For the preclinical study co-administration of DNase I with CAR T cells was investigated in a syngeneic B16 murine melanoma model of lung metastasis. Bioluminescent imaging of melanoma metastatic processes has shown that a single injection of DNase I (10 mg/kg) together with CAR T cells suppressed B16-EGFR lung metastasis at early stages in comparison to the vehicle control group and extended survival.

Key Highlights

Co-administration of single injection of DNase I (10 mg/kg) with murine EGFR-CAR T cells demonstrated to significantly suppress metastatic tumor burden, decreases the number of metastatic foci, and substantially prolongs survival compared to the CAR T cell monotherapy group.

Degrading of NETs by DNase I increases the amount of tumor-infiltrating T and CAR T cells and reduces the immunosuppressive effects of the TME.

Tumor immune cell infiltrate analysis revealed that the CD8 population of tumor-infiltrating CAR T cells from the DNase I treated group have lower expression of PD-1 and TIM-3 exhaustion markers.

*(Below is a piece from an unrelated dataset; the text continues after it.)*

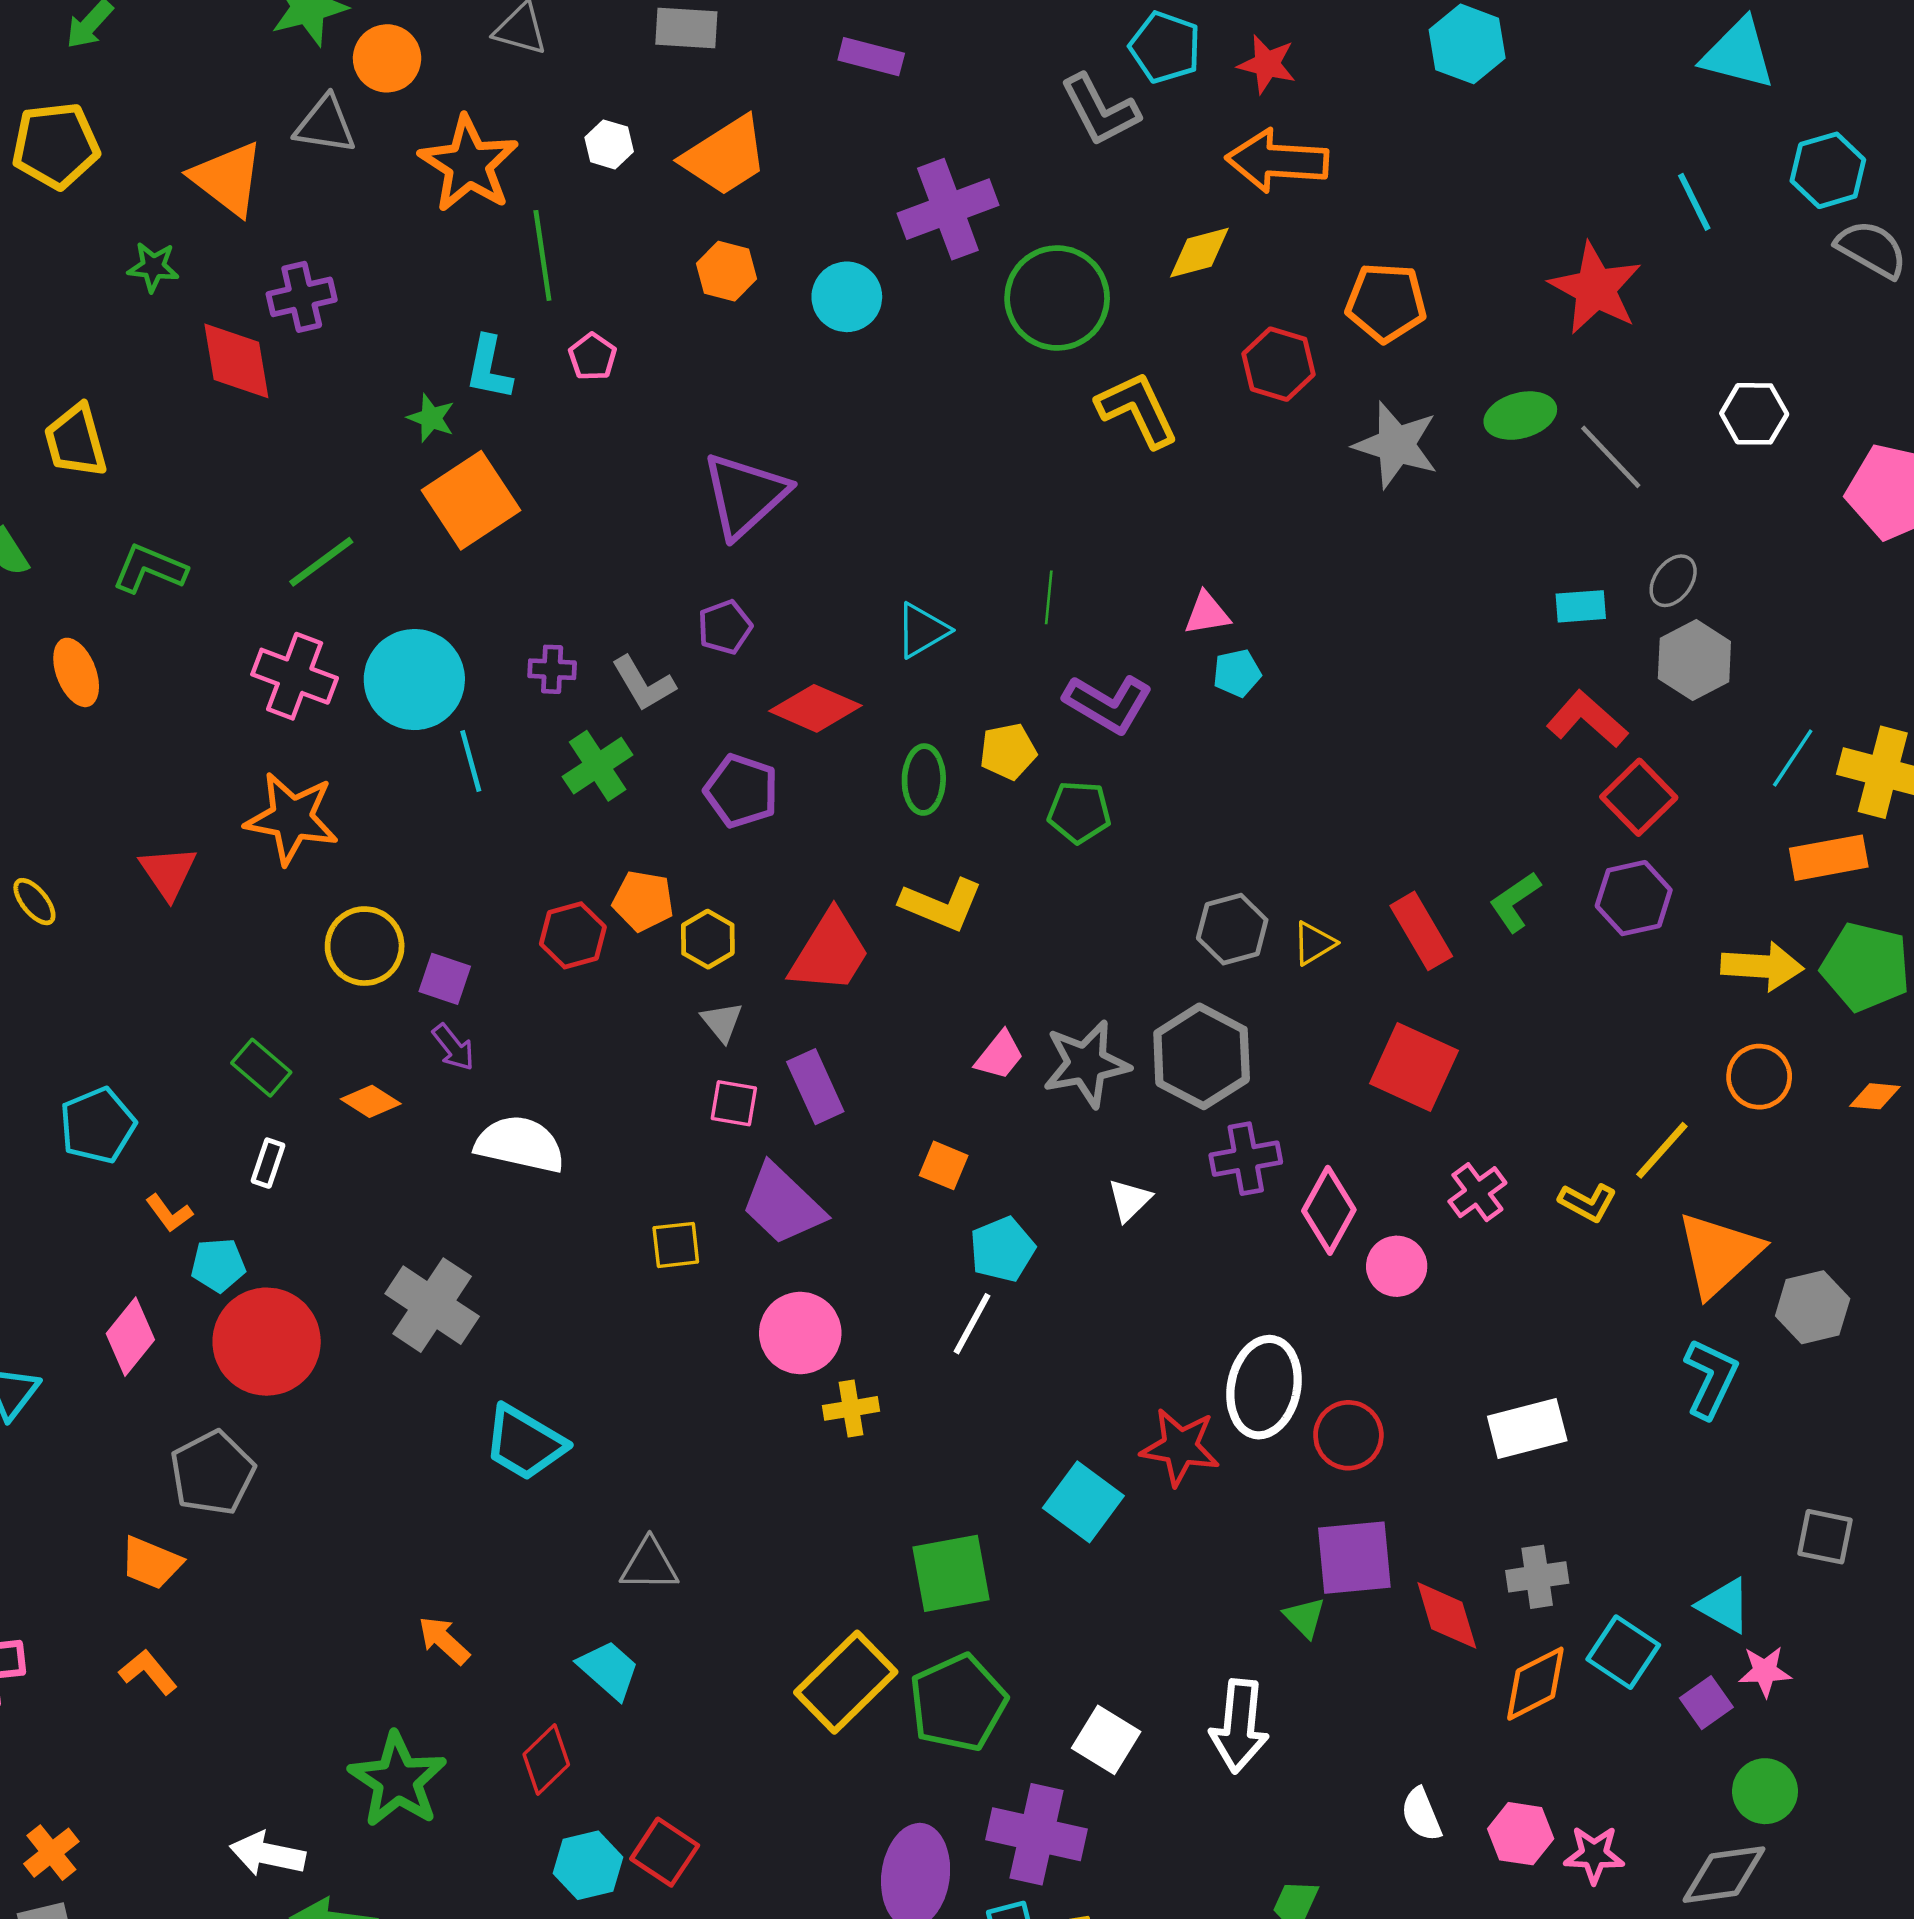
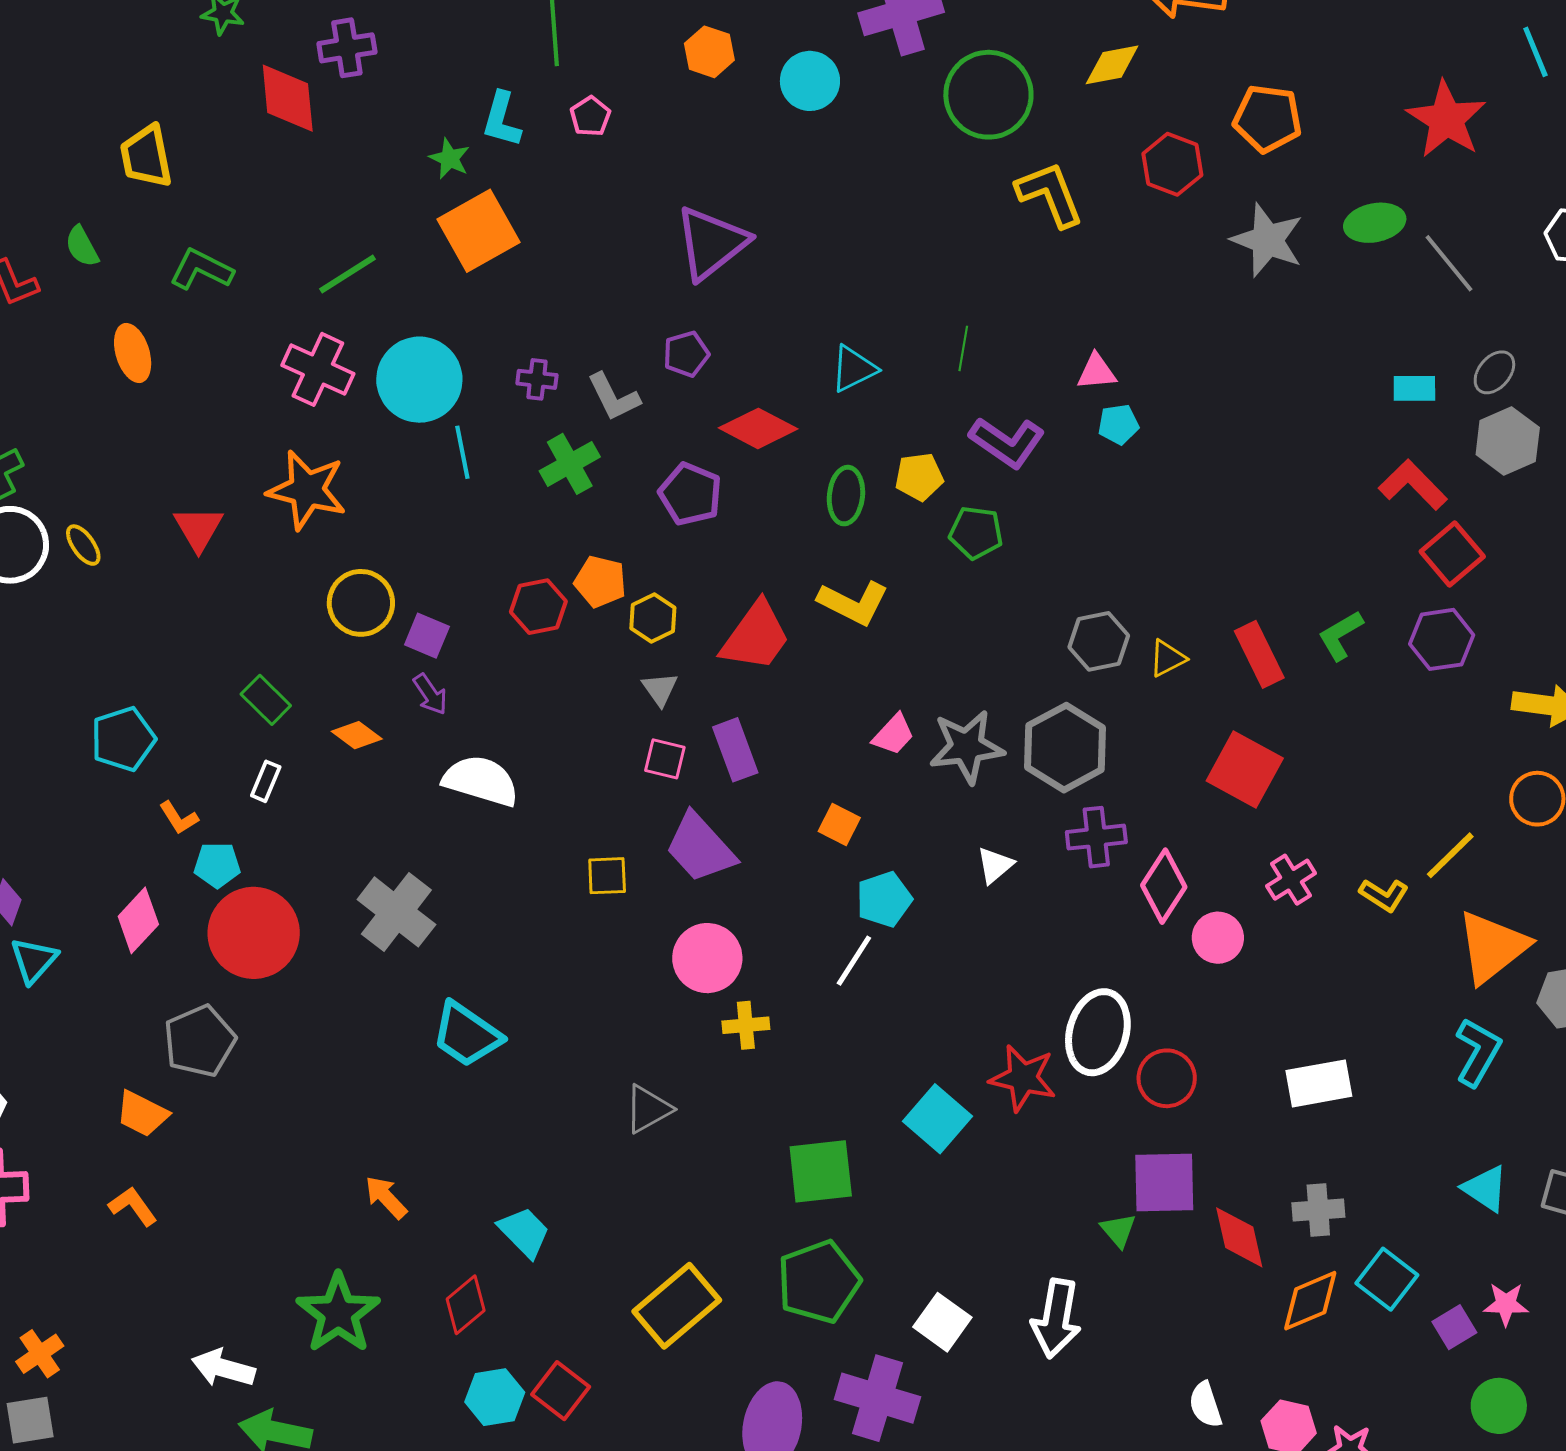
gray triangle: (649, 1565) -> (648, 1109), moved, turned -34
cyan triangle: (1724, 1606) -> (1485, 1188), moved
yellow rectangle: (846, 1682) -> (677, 1306), moved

Xenetic continues to advance its DNase-based oncology program towards Phase 1 clinical development for the treatment of pancreatic carcinoma and other locally advanced or metastatic solid tumors. Preliminary preclinical studies evaluating the combinations of DNase I with chemotherapy and DNase I with immuno-therapies in colorectal cancer models as well as CAR-T therapy have been completed.